Arte de Timo

Arte de Timo is an odd title, but maybe not in the way you think. . The lose translation is “Art of Timo,” or Timo’s Art, but there is a grammatical mistake that reveals a twist of words. In Spain, “timo” translates to “fake,” so the hidden meaning of arte de timo is “fake art”.

So, Welcome to Timo’s Art or as revealed, Fake Art. This website presents a range of writings and artworks by Timo McIntosh that explore his observations of the middle class, political center, and suburban landscapes where he lives. The website asks the question; can authenticity grow from art whose subject is fake?

Blog

On Conservation and consumption

September 1st, 2010 > 0

There is a reason why we need to make conservation a legislative matter and why free market solutions don’t work to lower waste and overuse. That reason has to do with  how conservation and consumption work. The two are quantitatively different, even though qualitatively they are similar. Conservation and consumption behave in inverse ways. Not to mention all the incentives of our economic system directed toward more consumption.

Here is my description of this issue, and I think it makes sense. The range of consumption per capita is quite large in this country. I would say that range may be as large as a factor of 50, and not in the fractions as it might seem. Lets take my new neighborhood for example. My family consists of 2.25 people and we use about 5 units of water which is about what a single person uses, we drive a Prius, and a small pickup and don’t put many miles or our vehicles. We compost and recycle most of our household waste.  Nearly every electronics product we have is energy star rated, and we don’t use anything other than our computers (mostly laptops) for any length of time on most days… OK you get the picture, we are near bottom of energy/resource usage.

Our neighbors are on the other extreme for the same demographics of course (this means we are only looking at middle class home owners, not the very rich, or the poor.) They are 3.75 people I would say (parents, adult child and teenager.) They have 3 vehicles, two of which are SUV’s, a house more than double the size of ours, a garbage can more than double ours, AC unit  (which runs in the winter sometimes!), massive entertainment system in their garage that gets used heavily every day, etc.

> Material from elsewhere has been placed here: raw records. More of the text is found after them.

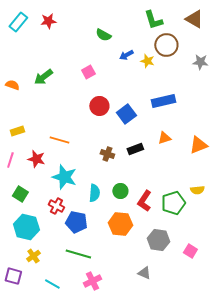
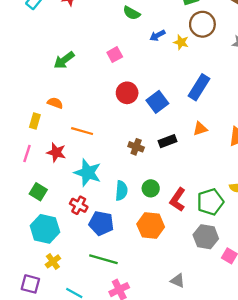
orange semicircle: (12, 85) -> (55, 103), moved
blue rectangle: (163, 101) -> (199, 87), turned -45
yellow rectangle: (17, 131) -> (35, 121), turned -56
gray hexagon: (158, 240) -> (206, 237), moved

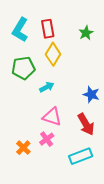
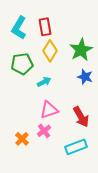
green star: (86, 33) -> (81, 50), moved, size x1.6
blue star: (91, 94) -> (85, 77), moved
pink triangle: (52, 117) -> (49, 110), turned -36

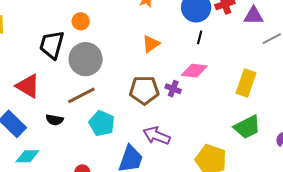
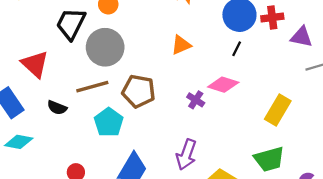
brown pentagon: (144, 90) -> (139, 91), moved
purple arrow: (157, 136) -> (186, 155), moved, turned -104

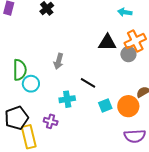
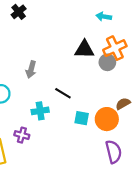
cyan square: (105, 106) -> (82, 118), turned 32
purple semicircle: (135, 136) -> (114, 152), turned -100

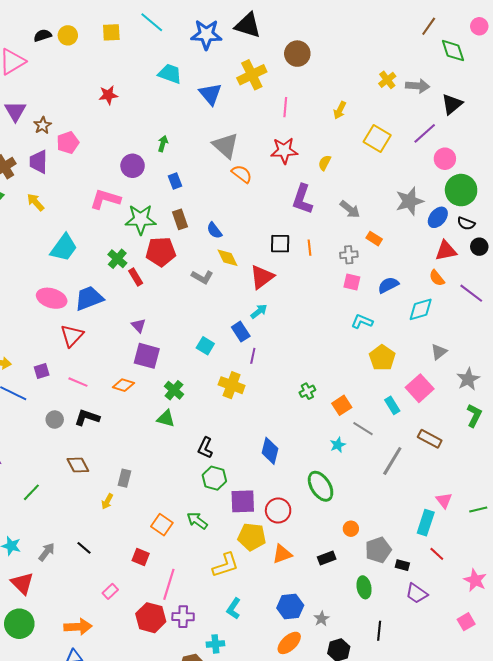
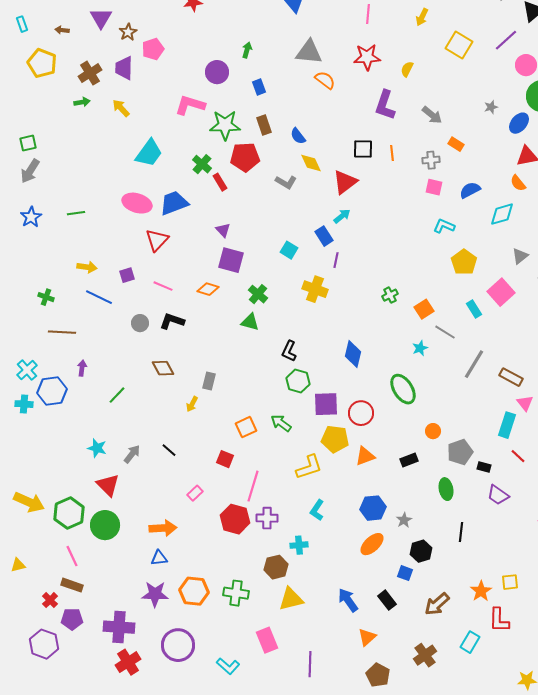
gray triangle: (226, 146) -> (309, 52), turned -36
gray star: (410, 201) -> (491, 107), size x0.5
brown rectangle: (430, 439) -> (511, 377), moved
orange square: (162, 525) -> (246, 427), turned 30

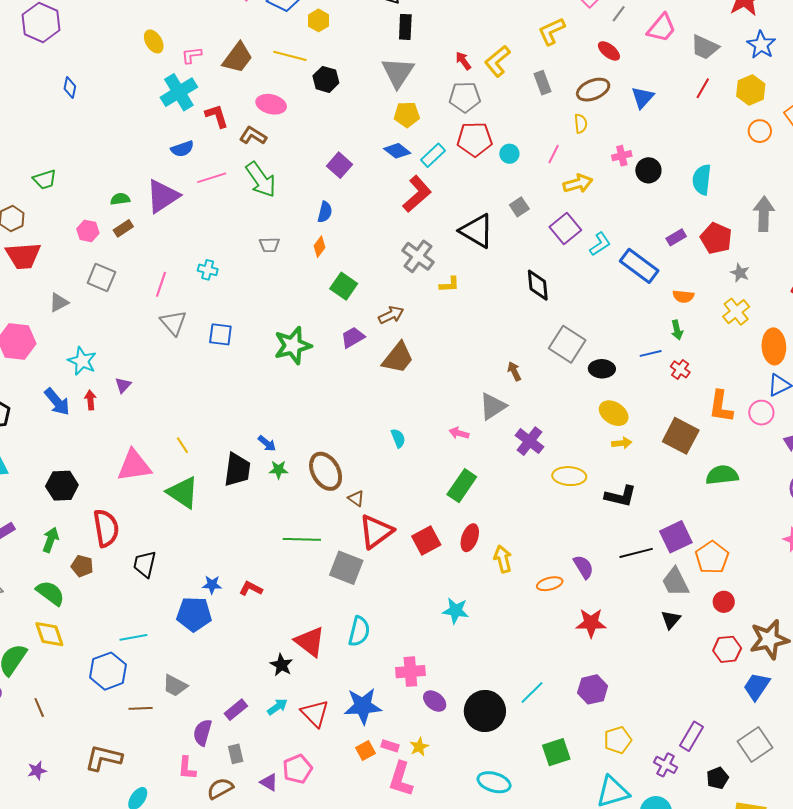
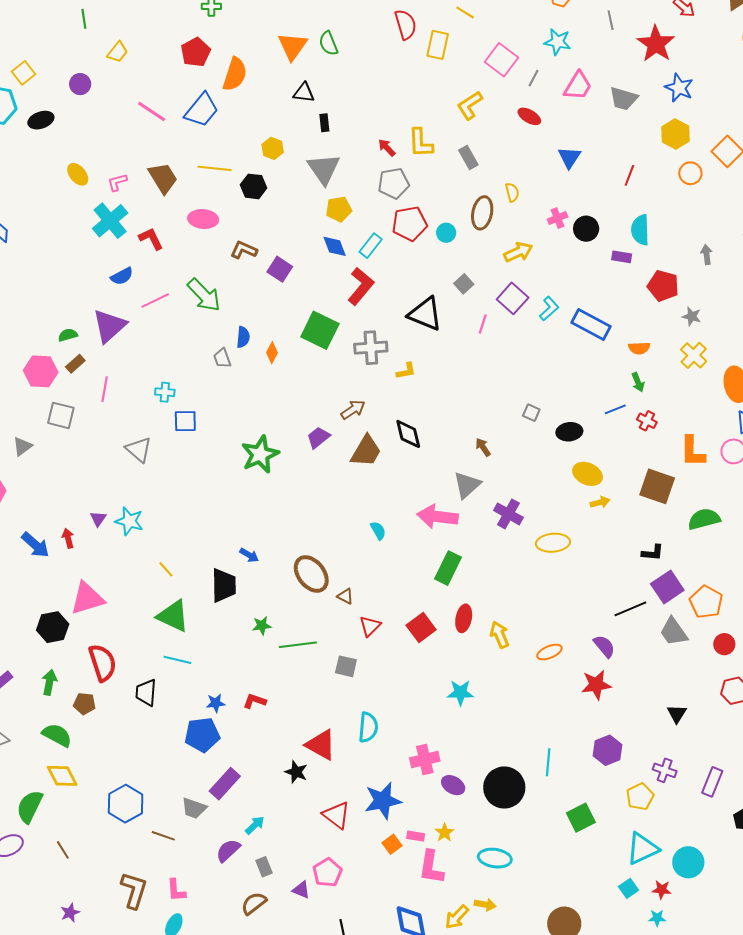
yellow hexagon: (319, 20) -> (273, 148), moved
black rectangle: (405, 27) -> (324, 123), size x0.7
brown trapezoid: (238, 58) -> (163, 178), turned -60
yellow L-shape: (497, 61) -> (421, 143), turned -44
red line: (703, 88) -> (629, 175), moved
brown ellipse: (593, 90) -> (482, 213), moved, turned -48
brown L-shape: (253, 136) -> (244, 250), moved
blue diamond: (397, 151) -> (335, 246), turned 40
pink line: (554, 154) -> (483, 324), moved
blue semicircle: (325, 212) -> (243, 337), moved
gray arrow: (764, 214) -> (707, 255), size x0.6
pink hexagon: (88, 231) -> (41, 371), size x1.5
purple rectangle: (676, 237) -> (622, 257), moved, turned 48
gray trapezoid: (269, 245) -> (222, 358), turned 80
gray cross: (418, 256) -> (371, 348), turned -32
pink line: (161, 284) -> (105, 389), moved
black diamond: (538, 285) -> (408, 434), moved
green square: (344, 286) -> (320, 330), moved, size x1.4
blue square: (220, 334) -> (185, 421), moved
gray square: (567, 344) -> (531, 413), size x0.5
cyan star: (82, 361) -> (129, 521), moved
pink arrow: (459, 433) -> (437, 517), size x2.0
pink triangle: (134, 466) -> (87, 598), moved
green star: (278, 470) -> (262, 626), moved
black L-shape: (621, 496) -> (653, 553), moved, size x0.7
red triangle: (376, 531) -> (370, 626), size x0.6
purple semicircle: (583, 567) -> (604, 646), moved
gray square: (346, 568) -> (346, 666), size x0.7
black triangle: (671, 620) -> (677, 714), moved
cyan line: (133, 637) -> (177, 660), moved, turned 32
cyan line: (532, 692) -> (548, 762), turned -32
cyan arrow: (277, 707) -> (255, 825), moved
brown line: (141, 708) -> (163, 836), turned 30
purple rectangle: (236, 710) -> (225, 784), moved, size x1.4
purple semicircle: (202, 733) -> (228, 851), turned 40
brown L-shape: (104, 758) -> (134, 890), turned 102
purple cross: (666, 765) -> (665, 770), moved
pink L-shape: (187, 768) -> (176, 890), moved
cyan ellipse: (494, 782) -> (495, 858), moved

So if you start to add things up, you start to see that they use double and triple what we do instead of the 3.75/2.25 ratio that you might expect. What I am saying, is that family culture and individual lifestyle, because of the consumerist freedom we share, can allow people of similar means to have wildly different impact on our greater society and environment through resource usage.

If we need people to use less in order to save ourselves, common sense and market incentives won’t get people to change. We must be faced by unwavering certainty of an outcome, whether it be fines and jail time for breaking the law, or  an unwavering core value that is backed by drastic consequence (i.e belief in the wrath of God, or understanding of climate science, or a vindictive relative, etc.). Humans have to be forced to change, like any other animal on the planet.

On the edge

September 1st, 2010 > 0

“Life on the edge;” “the cutting edge;” we’ve all heard of the “edge,” and it seems like an attractive place, but the change that this edge-ness represents isn’t just the novelty our bored heads crave. There is a lot at stake when you travel to the edge and back, or work on the bleeding edge. Get too close, and we cut our selves, or … fly off the cliff.

As individuals we seem to seek barriers to break, and triumphs to win. We want to struggle with the unknown, or the seemingly unknown, to conquer some primordial fear. Somehow our quests prove to ourselves that we are more than our impulses and instincts, but alas that drive to face down fear is just that, isn’t it? An impulse.

I’ve always found it odd that the things people fear are the simply overcome things in life; spiders, snakes, heights, enclosures, to name a few. With even a somewhat evolved mind, none of those things pose any threat to our individual safety or or collective well being, yet the phobias mingle on  in generation after generation of people.

Our instincts control us in so many ways, and we are always in a battle with our own minds to feel evolved and carry on reasoned thinking. At any moment we can fall victim to ourselves and become someone else, and maybe someone less, for a moment or for a hundred moments. When it happens, its hard to know what we’ll do next. That scares us.  Maybe we race through a changing street light, or yell at a waitress, or often much worse. We all have that in us, and those moments pepper our lives from the moment we enter the world to the moment we leave it.

We are a hoard of individuals with multiple personalities, and we are all on the edge. No one knows when one of us will be cut or will fall off the other side, so it keeps us on that edge. There’s excitement in it, like a game of Russian roulette, but our collective minds grow weary of the stress. Life on the edge robs us of any sense of solid ground.

The games we play mascaraed as an evolved existence when we live out there… on the edge.

Where do we go when we’ve only learned to walk in a straight line, often pushed to do so by the mob around us, and in our path lies a mortal challenge?